■ What this task involves ■
Using the records below, report how many lines include "hint", and give no more than the number.

■ Exercise data ■
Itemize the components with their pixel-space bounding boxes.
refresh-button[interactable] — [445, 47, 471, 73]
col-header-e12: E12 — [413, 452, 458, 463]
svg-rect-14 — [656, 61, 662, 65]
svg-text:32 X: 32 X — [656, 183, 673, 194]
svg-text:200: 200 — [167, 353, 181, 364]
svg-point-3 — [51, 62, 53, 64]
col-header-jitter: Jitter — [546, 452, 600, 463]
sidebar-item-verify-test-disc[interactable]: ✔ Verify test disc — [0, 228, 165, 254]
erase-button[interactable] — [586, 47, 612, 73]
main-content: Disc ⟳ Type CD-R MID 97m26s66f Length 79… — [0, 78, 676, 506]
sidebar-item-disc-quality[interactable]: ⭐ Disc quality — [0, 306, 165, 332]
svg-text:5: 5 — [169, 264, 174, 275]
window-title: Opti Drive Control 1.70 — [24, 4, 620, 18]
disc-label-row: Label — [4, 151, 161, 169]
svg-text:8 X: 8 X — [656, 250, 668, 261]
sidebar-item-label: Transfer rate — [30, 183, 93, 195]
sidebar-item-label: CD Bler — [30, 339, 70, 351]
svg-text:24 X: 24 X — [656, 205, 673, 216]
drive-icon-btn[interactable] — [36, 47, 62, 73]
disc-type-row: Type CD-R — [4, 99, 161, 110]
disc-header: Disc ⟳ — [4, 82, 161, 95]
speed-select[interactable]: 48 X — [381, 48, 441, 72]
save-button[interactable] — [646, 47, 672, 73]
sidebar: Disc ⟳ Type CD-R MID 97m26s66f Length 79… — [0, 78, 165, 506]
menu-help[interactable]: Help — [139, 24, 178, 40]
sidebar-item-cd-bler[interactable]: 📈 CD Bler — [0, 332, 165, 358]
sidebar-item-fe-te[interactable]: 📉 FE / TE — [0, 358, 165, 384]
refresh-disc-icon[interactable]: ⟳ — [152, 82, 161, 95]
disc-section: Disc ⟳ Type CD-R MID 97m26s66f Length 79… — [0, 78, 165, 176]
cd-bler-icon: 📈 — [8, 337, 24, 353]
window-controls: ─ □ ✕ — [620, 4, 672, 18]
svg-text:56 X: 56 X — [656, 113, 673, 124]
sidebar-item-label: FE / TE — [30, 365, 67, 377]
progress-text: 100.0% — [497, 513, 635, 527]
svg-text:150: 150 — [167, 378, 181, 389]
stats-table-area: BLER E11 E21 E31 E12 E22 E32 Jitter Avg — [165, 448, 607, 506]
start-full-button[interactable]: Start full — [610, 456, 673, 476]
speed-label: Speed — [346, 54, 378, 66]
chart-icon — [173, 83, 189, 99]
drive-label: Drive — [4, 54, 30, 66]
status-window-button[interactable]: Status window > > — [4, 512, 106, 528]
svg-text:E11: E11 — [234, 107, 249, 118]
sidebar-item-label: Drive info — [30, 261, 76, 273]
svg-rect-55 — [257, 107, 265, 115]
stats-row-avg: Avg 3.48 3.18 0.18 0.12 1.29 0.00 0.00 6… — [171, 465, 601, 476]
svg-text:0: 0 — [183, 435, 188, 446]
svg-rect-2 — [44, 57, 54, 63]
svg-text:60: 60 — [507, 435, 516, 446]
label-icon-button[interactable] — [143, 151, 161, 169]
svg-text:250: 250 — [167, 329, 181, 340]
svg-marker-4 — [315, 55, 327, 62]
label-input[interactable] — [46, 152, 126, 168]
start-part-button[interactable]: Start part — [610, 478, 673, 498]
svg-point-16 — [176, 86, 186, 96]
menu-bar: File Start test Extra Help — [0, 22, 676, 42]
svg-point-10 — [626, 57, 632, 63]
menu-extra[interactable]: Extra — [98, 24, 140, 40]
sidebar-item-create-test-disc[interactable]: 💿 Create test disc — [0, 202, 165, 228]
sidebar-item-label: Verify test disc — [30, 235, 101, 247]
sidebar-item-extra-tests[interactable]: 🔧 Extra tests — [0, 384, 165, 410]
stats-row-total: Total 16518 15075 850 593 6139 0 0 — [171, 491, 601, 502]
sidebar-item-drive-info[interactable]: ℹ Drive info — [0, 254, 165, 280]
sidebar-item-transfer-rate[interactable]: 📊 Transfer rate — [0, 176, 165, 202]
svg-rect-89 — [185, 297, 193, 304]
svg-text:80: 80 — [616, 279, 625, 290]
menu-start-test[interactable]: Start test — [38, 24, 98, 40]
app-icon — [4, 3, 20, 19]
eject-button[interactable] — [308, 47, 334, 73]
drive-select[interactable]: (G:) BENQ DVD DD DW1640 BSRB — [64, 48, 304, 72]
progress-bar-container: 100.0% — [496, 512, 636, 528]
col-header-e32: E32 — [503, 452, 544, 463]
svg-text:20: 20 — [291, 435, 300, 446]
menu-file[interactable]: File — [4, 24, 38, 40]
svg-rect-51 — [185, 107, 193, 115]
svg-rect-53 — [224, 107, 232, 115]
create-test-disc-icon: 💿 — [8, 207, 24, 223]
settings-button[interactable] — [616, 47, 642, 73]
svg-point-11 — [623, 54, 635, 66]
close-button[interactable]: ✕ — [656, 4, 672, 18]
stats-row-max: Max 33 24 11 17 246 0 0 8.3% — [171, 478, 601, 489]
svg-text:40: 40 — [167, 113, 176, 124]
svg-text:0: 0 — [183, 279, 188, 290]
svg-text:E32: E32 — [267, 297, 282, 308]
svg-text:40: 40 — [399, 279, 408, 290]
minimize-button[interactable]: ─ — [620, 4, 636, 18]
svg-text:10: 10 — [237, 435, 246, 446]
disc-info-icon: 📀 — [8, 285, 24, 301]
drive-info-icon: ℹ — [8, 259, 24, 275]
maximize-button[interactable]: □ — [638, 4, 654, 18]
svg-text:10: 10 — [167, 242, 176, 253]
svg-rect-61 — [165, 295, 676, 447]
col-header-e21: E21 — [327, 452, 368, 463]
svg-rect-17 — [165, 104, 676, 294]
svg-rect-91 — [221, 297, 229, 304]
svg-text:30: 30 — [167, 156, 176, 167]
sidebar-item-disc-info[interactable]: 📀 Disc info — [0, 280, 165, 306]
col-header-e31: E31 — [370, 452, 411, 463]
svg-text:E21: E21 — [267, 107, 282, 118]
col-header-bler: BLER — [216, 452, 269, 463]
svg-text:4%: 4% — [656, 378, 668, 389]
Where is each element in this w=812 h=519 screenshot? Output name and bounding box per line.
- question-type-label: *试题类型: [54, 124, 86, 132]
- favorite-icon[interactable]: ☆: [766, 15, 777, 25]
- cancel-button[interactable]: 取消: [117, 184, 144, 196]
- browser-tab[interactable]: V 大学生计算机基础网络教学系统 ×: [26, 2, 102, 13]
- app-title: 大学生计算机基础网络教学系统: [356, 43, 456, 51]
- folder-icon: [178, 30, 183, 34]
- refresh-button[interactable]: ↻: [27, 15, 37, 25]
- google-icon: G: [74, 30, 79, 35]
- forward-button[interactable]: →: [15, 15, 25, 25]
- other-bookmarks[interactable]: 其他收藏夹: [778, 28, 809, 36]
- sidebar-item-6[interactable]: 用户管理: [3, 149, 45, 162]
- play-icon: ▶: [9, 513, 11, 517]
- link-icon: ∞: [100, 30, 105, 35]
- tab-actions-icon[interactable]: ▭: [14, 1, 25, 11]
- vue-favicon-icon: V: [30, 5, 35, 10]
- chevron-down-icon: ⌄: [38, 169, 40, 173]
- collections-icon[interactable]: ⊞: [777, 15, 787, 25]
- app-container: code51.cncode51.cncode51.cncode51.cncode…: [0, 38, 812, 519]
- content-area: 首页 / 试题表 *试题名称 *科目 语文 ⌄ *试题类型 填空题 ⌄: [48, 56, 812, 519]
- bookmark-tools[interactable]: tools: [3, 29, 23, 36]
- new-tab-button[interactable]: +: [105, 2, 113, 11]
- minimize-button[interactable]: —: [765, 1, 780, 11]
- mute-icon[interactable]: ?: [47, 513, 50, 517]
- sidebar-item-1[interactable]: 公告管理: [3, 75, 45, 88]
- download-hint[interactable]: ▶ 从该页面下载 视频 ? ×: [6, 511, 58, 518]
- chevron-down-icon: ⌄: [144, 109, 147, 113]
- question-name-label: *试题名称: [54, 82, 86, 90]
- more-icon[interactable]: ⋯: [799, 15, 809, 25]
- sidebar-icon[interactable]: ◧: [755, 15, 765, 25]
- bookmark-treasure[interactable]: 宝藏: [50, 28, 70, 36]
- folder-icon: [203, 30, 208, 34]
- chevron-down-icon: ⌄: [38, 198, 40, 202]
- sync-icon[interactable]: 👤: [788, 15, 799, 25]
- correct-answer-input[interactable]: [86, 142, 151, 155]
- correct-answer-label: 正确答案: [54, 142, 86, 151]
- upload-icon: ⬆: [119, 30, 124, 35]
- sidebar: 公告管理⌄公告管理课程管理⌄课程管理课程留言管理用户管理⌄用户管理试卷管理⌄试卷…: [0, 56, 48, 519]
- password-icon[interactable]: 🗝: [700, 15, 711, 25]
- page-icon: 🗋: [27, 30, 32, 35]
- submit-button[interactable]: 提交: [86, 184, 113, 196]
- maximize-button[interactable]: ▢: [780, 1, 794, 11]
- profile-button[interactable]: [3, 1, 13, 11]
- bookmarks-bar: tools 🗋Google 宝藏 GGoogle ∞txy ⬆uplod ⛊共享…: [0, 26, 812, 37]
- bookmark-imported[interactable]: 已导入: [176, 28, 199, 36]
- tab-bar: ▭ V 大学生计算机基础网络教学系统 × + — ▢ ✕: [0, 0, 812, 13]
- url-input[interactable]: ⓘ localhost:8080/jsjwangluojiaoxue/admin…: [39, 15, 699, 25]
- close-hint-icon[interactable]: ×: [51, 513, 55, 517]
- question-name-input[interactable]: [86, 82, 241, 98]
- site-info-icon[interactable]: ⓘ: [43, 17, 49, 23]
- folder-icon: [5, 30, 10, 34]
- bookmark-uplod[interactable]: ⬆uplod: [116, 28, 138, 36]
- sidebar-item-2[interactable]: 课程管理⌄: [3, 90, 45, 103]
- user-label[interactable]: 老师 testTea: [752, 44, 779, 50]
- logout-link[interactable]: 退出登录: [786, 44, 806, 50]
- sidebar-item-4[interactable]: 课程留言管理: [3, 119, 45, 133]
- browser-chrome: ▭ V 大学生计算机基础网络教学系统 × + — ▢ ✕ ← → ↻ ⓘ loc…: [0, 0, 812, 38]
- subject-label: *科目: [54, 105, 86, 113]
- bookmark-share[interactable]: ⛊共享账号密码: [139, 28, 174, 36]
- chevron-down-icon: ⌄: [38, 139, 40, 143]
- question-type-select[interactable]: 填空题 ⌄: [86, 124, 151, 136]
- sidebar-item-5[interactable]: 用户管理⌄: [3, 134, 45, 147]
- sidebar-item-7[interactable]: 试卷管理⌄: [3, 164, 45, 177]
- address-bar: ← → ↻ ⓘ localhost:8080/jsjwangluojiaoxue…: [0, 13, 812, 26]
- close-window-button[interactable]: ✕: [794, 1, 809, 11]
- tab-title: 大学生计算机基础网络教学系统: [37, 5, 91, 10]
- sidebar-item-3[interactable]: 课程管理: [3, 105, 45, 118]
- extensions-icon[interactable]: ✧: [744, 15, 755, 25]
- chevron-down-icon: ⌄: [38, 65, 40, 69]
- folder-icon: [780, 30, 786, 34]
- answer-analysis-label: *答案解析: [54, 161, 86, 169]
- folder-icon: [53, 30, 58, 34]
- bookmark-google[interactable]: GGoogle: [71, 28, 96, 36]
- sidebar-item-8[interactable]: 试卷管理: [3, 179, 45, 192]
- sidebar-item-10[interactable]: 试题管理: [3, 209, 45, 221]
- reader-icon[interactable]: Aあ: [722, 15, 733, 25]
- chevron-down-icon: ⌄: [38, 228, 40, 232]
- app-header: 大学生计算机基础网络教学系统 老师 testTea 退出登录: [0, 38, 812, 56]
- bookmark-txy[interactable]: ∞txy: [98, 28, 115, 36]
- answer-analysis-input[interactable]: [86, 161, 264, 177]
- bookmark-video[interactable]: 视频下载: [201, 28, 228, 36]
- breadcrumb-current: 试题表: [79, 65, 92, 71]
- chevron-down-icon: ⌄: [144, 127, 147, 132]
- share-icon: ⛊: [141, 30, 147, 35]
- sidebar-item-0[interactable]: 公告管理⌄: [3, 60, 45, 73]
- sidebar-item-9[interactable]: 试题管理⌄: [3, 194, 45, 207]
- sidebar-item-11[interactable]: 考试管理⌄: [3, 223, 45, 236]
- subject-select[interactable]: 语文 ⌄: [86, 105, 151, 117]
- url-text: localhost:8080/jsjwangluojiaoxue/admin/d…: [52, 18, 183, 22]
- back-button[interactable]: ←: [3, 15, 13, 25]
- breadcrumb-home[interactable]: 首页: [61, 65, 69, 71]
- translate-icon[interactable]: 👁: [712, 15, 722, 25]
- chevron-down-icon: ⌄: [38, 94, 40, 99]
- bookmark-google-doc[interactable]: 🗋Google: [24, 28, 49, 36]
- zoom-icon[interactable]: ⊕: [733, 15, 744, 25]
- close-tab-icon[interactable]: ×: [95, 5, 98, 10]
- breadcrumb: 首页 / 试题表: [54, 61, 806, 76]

■ Response for this exercise ■
2